WARNING: Article contains graphic images.
Michal Winter, of Derby, England, was born with thick “plates” of skin on his body due to a condition called harlequin ichthyosis, or HI. These plates — which can complicate breathing and eating and affect the child’s facial features — eventually crack and split, leaving behind red, raw skin. Often, the skin around the eyes and lips is so tight that the eyelids and lips turn inside out, as was the case for Michal.
“It was a huge shock,” his mother, Anna Ciesielska, 30, said, according to the Daily Mail. “I thought I was going to have a healthy baby. Not even the doctors at first knew what was wrong with him.”
“I didn't see him initially when he was born, only a few hours later. When I first saw him I was obviously very upset,” she continued. “I was worried that he would suffer and was in pain. Eventually, one of the doctors broke the news to me about what had happened.”
A genetic skin disorder, HI can put those it affects at “high risk for low body temperature, dehydration, and hypernatremia,” or high levels of sodium in the blood, according to the National Organization for Rare Disorders (NORD).
More specifically, HI affects the skin’s protective barrier between the body and the outside environment.
“The skin abnormalities associated with harlequin ichthyosis disrupt this barrier, making it more difficult for affected infants to control water loss, regulate their body temperature, and fight infections,” states the U.S. National Library of Medicine. “Infants with harlequin ichthyosis often experience an excessive loss of fluids (dehydration) and develop life-threatening infections in the first few weeks of life.”

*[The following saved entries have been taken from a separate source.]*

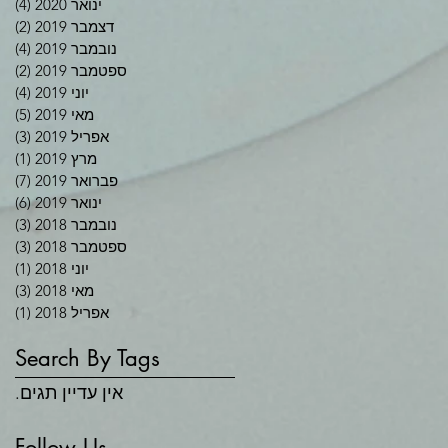
ינואר 2020
(4)
4 פוסטים
דצמבר 2019
(2)
2 פוסטים
נובמבר 2019
(4)
4 פוסטים
ספטמבר 2019
(2)
2 פוסטים
יוני 2019
(4)
4 פוסטים
מאי 2019
(5)
5 פוסטים
אפריל 2019
(3)
3 פוסטים
מרץ 2019
(1)
פוס
פברואר 2019
(7)
7 פוסטים
ינואר 2019
(6)
6 פוסטים
נובמבר 2018
(3)
3 פוסטים
ספטמבר 2018
(3)
3 פוסטים
יוני 2018
(1)
פוס
מאי 2018
(3)
3 פוסטים
אפריל 2018
(1)
פוס
Search By Tags
אין עדיין תגים.
Follow Us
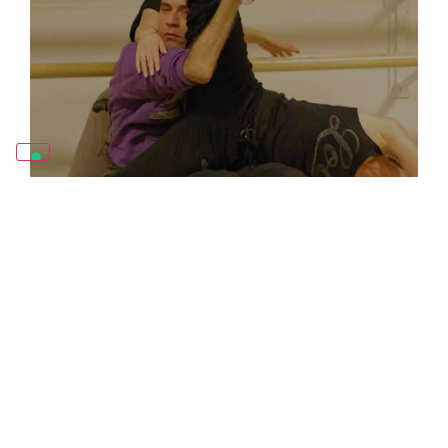
SISTEMA MED
MUSICA E DANZA IN CAMPANIA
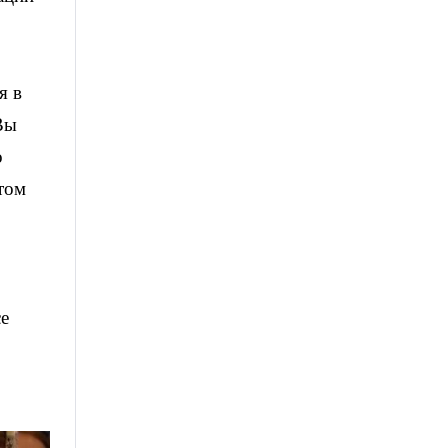
я в
Вы
о
том
се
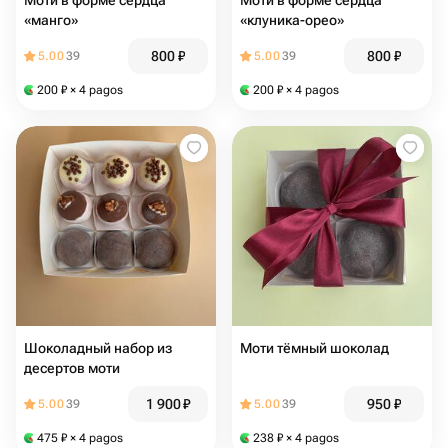
Моти в форме сердца
Моти в форме сердца
«манго»
«клуника-орео»
800
₽
800
₽
5.00
39
5.00
39
200
₽
× 4 pagos
200
₽
× 4 pagos
Шоколадный набор из
Моти тёмный шоколад
десертов моти
1 900
₽
950
₽
5.00
39
5.00
39
475
₽
× 4 pagos
238
₽
× 4 pagos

The toddler requires constant care. Ciesielska moisturizes his sensitive skin every few hours, often using multiple types of creams, according to the Daily Mail. He also takes a moisturizing bath once a day. He cannot go directly in the sun due to fears he could burn. The mom also said she has to ensure her son’s body temperature doesn’t become unbalanced, meaning she has to pay keen attention to whether room temperature is too hot or cold.
“It's a big challenge. You have to keep him at the right temperature all the time,” said Ciesielska. "He suffers from pain — especially when his skin gets dry because with every movement his skin will crack. I have to keep him away from direct sunlight because it can burn his skin, he also gets cold very easily.”

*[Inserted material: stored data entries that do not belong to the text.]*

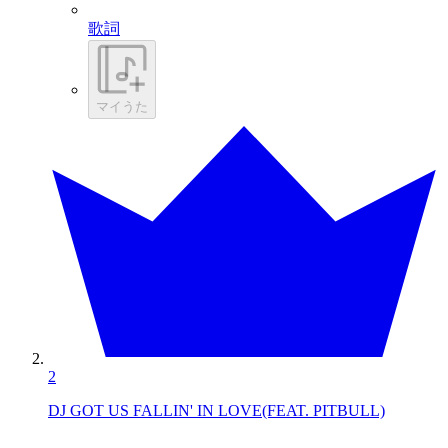
歌詞
マイうた
2
DJ GOT US FALLIN' IN LOVE(FEAT. PITBULL)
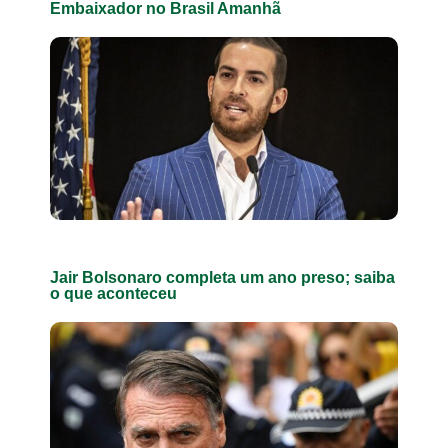
Embaixador no Brasil Amanhã
Jair Bolsonaro completa um ano preso; saiba
o que aconteceu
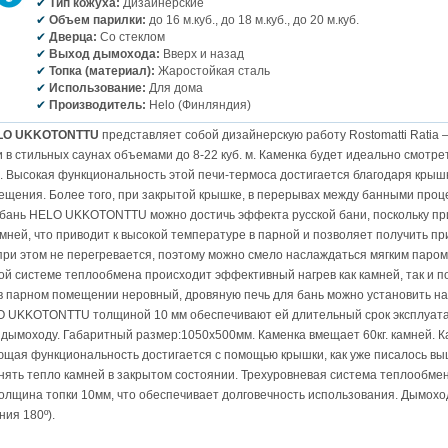
Тип кожуха:
Дизайнерские
Объем парилки:
до 16 м.куб., до 18 м.куб., до 20 м.куб.
Дверца:
Со стеклом
Выход дымохода:
Вверх и назад
Топка (материал):
Жаростойкая сталь
Использование:
Для дома
Производитель:
Helo (Финляндия)
ELO UKKOTONTTU
представляет собой дизайнерскую работу Rostomatti Ratia 
 в стильных саунах объемами до 8-22 куб. м. Каменка будет идеально смотрет
 Высокая функциональность этой печи-термоса достигается благодаря крышк
ещения. Более того, при закрытой крышке, в перерывах между банными проц
бань HELO UKKOTONTTU можно достичь эффекта русской бани, поскольку пр
ней, что приводит к высокой температуре в парной и позволяет получить при
при этом не перегревается, поэтому можно смело наслаждаться мягким паро
ой системе теплообмена происходит эффективный нагрев как камней, так и 
л в парном помещении неровный, дровяную печь для бань можно установить на
O UKKOTONTTU толщиной 10 мм обеспечивают ей длительный срок эксплуата
 дымоходу. Габаритный размер:1050х500мм. Каменка вмещает 60кг. камней. 
ющая функциональность достигается с помощью крышки, как уже писалось вы
анять тепло камней в закрытом состоянии. Трехуровневая система теплообме
олщина топки 10мм, что обеспечивает долговечность использования. Дымохо
ния 180º).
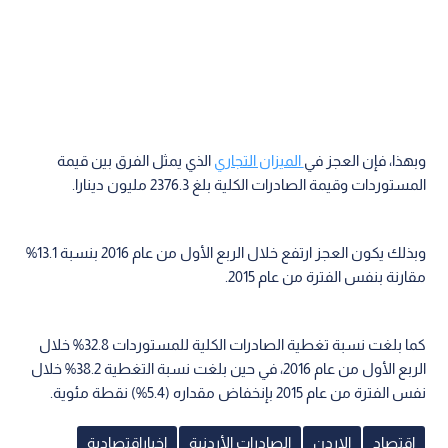
وبهذا، فإن العجز في
الميزان التجاري
الذي يمثل الفرق بين قيمة
المستوردات وقيمة الصادرات الكلية بلغ 2376.3 مليون دينارا.
وبذلك يكون العجز ارتفع خلال الربع الأول من عام 2016 بنسبة 13.1%
مقارنة بنفس الفترة من عام 2015.
كما بلغت نسبة تغطية الصادرات الكلية للمستوردات 32.8% خلال
الربع الأول من عام 2016، في حين بلغت نسبة التغطية 38.2% خلال
نفس الفترة من عام 2015 بإنخفاض مقداره (5.4%) نقطة مئوية.
اقتصاد
الاردن
الصادرات الأردنية
اخباراقتصادية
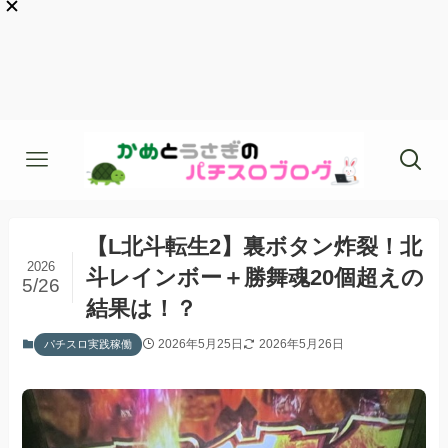
【L北斗転生2】裏ボタン炸裂！北
2026
斗レインボー＋勝舞魂20個超えの
5/26
結果は！？
2026年5月25日
2026年5月26日
パチスロ実践稼働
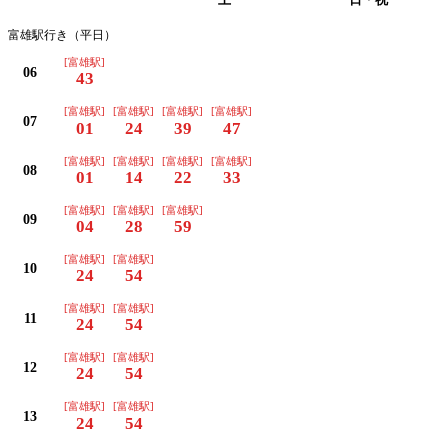
富雄駅行き（平日）
[富雄駅]
06
43
[富雄駅]
[富雄駅]
[富雄駅]
[富雄駅]
07
01
24
39
47
[富雄駅]
[富雄駅]
[富雄駅]
[富雄駅]
08
01
14
22
33
[富雄駅]
[富雄駅]
[富雄駅]
09
04
28
59
[富雄駅]
[富雄駅]
10
24
54
[富雄駅]
[富雄駅]
11
24
54
[富雄駅]
[富雄駅]
12
24
54
[富雄駅]
[富雄駅]
13
24
54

She added: “He's always at risk of infection and getting sick. We have to be very careful all of the time.”
In the times that Ciesielska goes into public with her child, many people stare.
“Their jaws drop. Sometimes a person will see a photo of him online and message me saying he looks like a doll," she said. "It really upsets me.”
Despite his health ailments, the toddler is a “happy and smiley child,” said Ciesielska.
“He's overcome so much and despite the challenges he faces he's such a happy and loving child.”